Your child can’t grasp maths? It is not in the genes, says study

By Wachira Kigotho

Education researchers have dismissed long held belief that genes influence how children are likely to perform in school and even determine future success.

A recent study by researchers at Institute of Education of University of London and Buckingham University indicate genetic make-up contribute very little towards children’s reading skills and overall academic performance.

According to Dr John Jerrim and his colleagues at Institute of Education, the effects of genes that are believed to be significant for reading ability are very small. “Even if those genes influence reading skills, there is little evidence that they are distributed unevenly across socio-economic groups,” says Dr Jerrim.

The idea is also held by Dr Chris Woodhead, a professor of education at Buckingham University, who argues that the pattern of children’s future success is barely embedded in their genetic make-up. “Teachers and more so parents should know that genes contribute to about two per cent towards children’s academic performance,” says Woodhead.

Although past research backs fundamentalist view that genes play a significant role in academic performance, the new studies suggest that schools and policy-makers should go back to the drawing board in their effort to close gaps in pupils’ academic attainment.

Socio-economic groups

“We should be wary of genetic explanations for educational outcomes between children in different socio-economic groups,” Prof Anna Vignoles, Jerrim’s colleague in the study, says.

Those worries were recently raised by a group of over 200 researchers, who assembled data of 126,000 people globally. They analysed their hereditary information through encoded DNA. The mass analysis faulted earlier studies that indicated genes significantly influence intelligence. “If intelligence is inherited, where are the genes hiding?” asked Dr Philipp Koellinger of Erasmus University in Holland, who was the organiser of the study.

The new research is likely to disturb parents who think intelligence is inherited. There are successful parents who think that their children will follow in their footsteps. But the research is challenging the fundamentalist views of ‘like father like son’ tradition in reference to pupil’s academic performance and future success.

The researchers are also asking schools, policy-makers and parents to take a hard look at the role played by socio-economic gaps in influencing academic success. In his study, Jerrim and his associates noted that children from lower socio-economic status were generally poorer at reading than children of professionals. The study that was sponsored by London-based Economic and Social Research Council was the first to use genetically encoded data to explain differences across socio-economic groups in reading skills. 

The multi-disciplinary study that co-opted Dr Raghu Lingam of London School of Hygiene and Tropical Medicine, Dr Angela Friend of  University of Colorado and Prof Vignoles of the University of Cambridge had focused on reading skills, since they are regarded  as crucial  determinant of educational and occupational achievement.

Out of a cohort of 5,000 children aged nine and 11, the researchers found that children with professional parents scored on average 60 per cent, while children with unskilled parents scored an average of 42 per cent. But after comparing those reading scores to genes associated with intelligence, the researchers noted genetic factors explained only two per cent of the achievement gap.
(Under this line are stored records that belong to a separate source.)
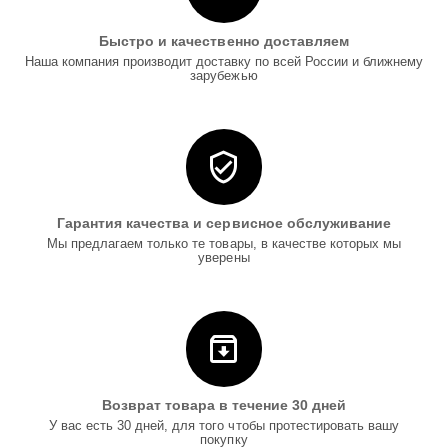
Быстро и качественно доставляем
Наша компания производит доставку по всей России и ближнему
зарубежью
Гарантия качества и сервисное обслуживание
Мы предлагаем только те товары, в качестве которых мы
уверены
Возврат товара в течение 30 дней
У вас есть 30 дней, для того чтобы протестировать вашу
покупку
Granted that this type of study is in its infancy, there is need for teachers, parents and policy-makers to start thinking afresh on how to improve pupils’ academic performance. The emerging evidence is that irrespective of one’s intelligence quotient, home environment in relation to socio-economic progress is central to academic success.

Although the studies quoted above have been conducted in developed countries and have utilised human encoded genetic information, studies carried by Uwezo-East Africa on learning in primary schools in East Africa indicate most pupils from poor socio-economic backgrounds may be attending school in large numbers but are not learning properly.
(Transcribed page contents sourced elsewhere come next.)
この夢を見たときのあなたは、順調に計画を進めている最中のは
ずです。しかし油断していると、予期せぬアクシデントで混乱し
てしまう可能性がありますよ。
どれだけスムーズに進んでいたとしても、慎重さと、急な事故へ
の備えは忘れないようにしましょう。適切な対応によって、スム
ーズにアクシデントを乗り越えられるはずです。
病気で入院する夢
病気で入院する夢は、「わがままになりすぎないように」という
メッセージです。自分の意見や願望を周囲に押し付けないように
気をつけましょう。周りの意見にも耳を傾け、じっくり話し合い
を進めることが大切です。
The issue of the poor not benefiting from education is now a serious matter, taking into account that evidence is emerging that socio-economic ability levels soon after birth are becoming strong predictor of future educational success in the 21st century.
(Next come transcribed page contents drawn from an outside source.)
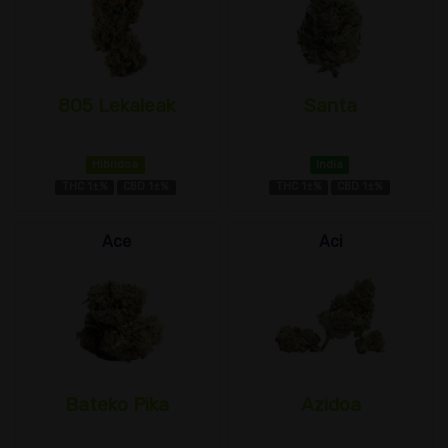
805 Lekaleak
Santa
Hibridoa
India
THC 1±%
CBD 1±%
THC 1±%
CBD 1±%
Ace
Aci
Bateko Pika
Azidoa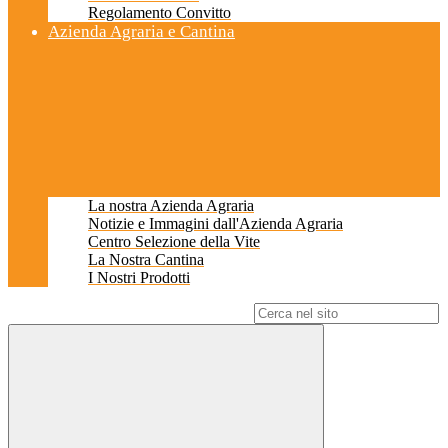
Regolamento Convitto
Azienda Agraria e Cantina
La nostra Azienda Agraria
Notizie e Immagini dall'Azienda Agraria
Centro Selezione della Vite
La Nostra Cantina
I Nostri Prodotti
Campo di ricerca per le pagine del sito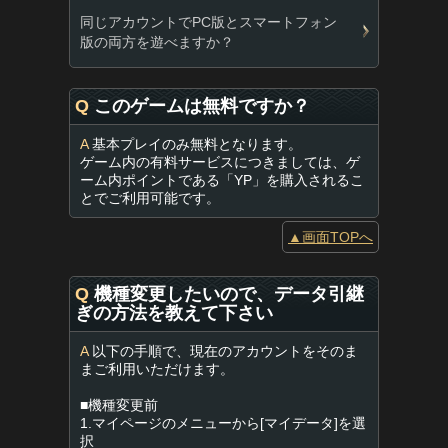
同じアカウントでPC版とスマートフォン
版の両方を遊べますか？
Q
このゲームは無料ですか？
A
基本プレイのみ無料となります。
ゲーム内の有料サービスにつきましては、ゲ
ーム内ポイントである「YP」を購入されるこ
とでご利用可能です。
▲画面TOPへ
Q
機種変更したいので、データ引継
ぎの方法を教えて下さい
A
以下の手順で、現在のアカウントをそのま
まご利用いただけます。
■機種変更前
1.マイページのメニューから[マイデータ]を選
択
In Kenya, whereas 60 per cent of Standard Three children from rich families could read and write, only 33 per cent of their counterparts from poorest households had such skills, recent Uwezo study showed.

The genes’ research, though unpopular in some quarters, is seemingly throwing a lifeline to disadvantaged pupils who might be thinking that they cannot catch up and even progress to higher levels in education. The new evidence is dispelling fears that whereas children of professionals might have an upper hand as a result of a conducive learning environment at home, everything connected to positive academic outcomes is not necessarily cast in stone.

According to Jerrim, quite often children who start in the least-able group can, and do, progress all the way up to the most able group. “The crux of the matter is that bright children come from all backgrounds, not just middle-class families,” adds Jerrim.

Too often, the degree of academic movement is not static. Earlier studies conducted by Dr Leon Feinstein of the University of London’s Institute of Education indicate the pattern of children’s future success in education also depended on early preparation to schooling process. He argues that in instances where some might have been written off as starting out in life without the genetic or socio economic advantages, good teaching and home support could turn them into high profile academic achievers.

No doubt, early intervention in nursery and early primary schooling could make a difference by militating against assumed genetic make-up superiority and social class factors, which have held back bright children from poor households.